I can figure out how many KWH I need in a month by looking at last month’s electricity bill. For instance, my house uses about 800 kWh/Month. In order to obtain those kWh, I will need to generate them, store them, and consume them and that is three parts that I cover in more detail in my blog on Building A Solar Infrastructure. Now what we need to do is reduce the reliance that I have on this number to keep the cost down. If for some reason the cost is not an issue, then please skip to the part about picking different options.
How To Cut Back
Here is a list of what I would start with to reduce your energy consumption:
- Lighting – Move to all LED lighting. LED lights consume 10% of the watts as compared to incandescent bulbs. This is because of the inefficiency of the incandescent bulb which converts only 10-20% of the wats to lumens which are the measurement of light. LED bulbs are going to give you the same lumens for 1/10 the energy. Said another way, you can have 10 LED bulbs running off your battery bank for the cost of what it would have taken you to run just one incandescent. Use mobile lighting like solar-powered lanterns when you are in one space and don’t leave lights on.
- Temperature Regulation – Let’s start with air conditioning since this article in response to a question from Joe in Florida. In areas like Florida, New Mexico, Arizona, and Texas, temperature regulation is more than a comfort issue it is actually safety concern. First I would consider alternative forms of heating and cooling like Geothermal if you can afford the upfront costs. If not, you are going to need to account for the draw in Amps and the consumption in watts that will be taken to run this to a reasonable temperature. For heat, consider wood-burning fireplaces or even propane heating.
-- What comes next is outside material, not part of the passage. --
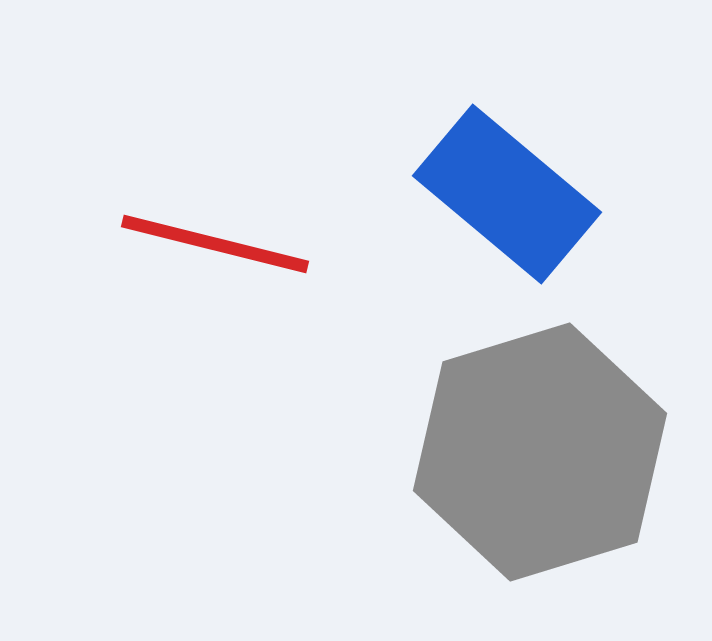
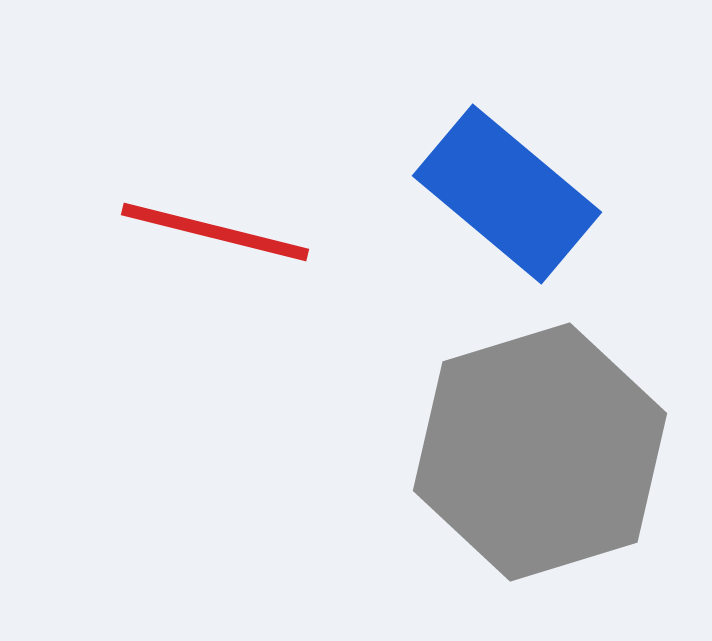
red line: moved 12 px up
- Refrigeration/Freezing – for places like where I live in the Great Lakes, we get natural refrigeration more of the year than we usually want it. But if you are in Florida, you need to reduce the number of items you are keeping in your refrigerator and consider Freeze-dried products over Frozen.
- Hot Water – Assuming you don’t have a natural hot spring at your disposal, I have spent some of the most comfortable baths of my day in wood-fired baths and showers. They take time and planning (and wood) but they will heat as hot as any. The only issue is that with the heat on the boiler through wood fire, you have some additional wear and tear that you need to account for and you never have the hot water when you want. You also are going to need a lot of wood and Florida is not commonly known for its hardwood forests like other parts of the United States. If that doesn’t work I am back to Propane or natural gas. Here in Ohio and Pennslyvania, if you dig down you will get natural gas. But if you are in Florida, then Propane might be the answer you were looking for.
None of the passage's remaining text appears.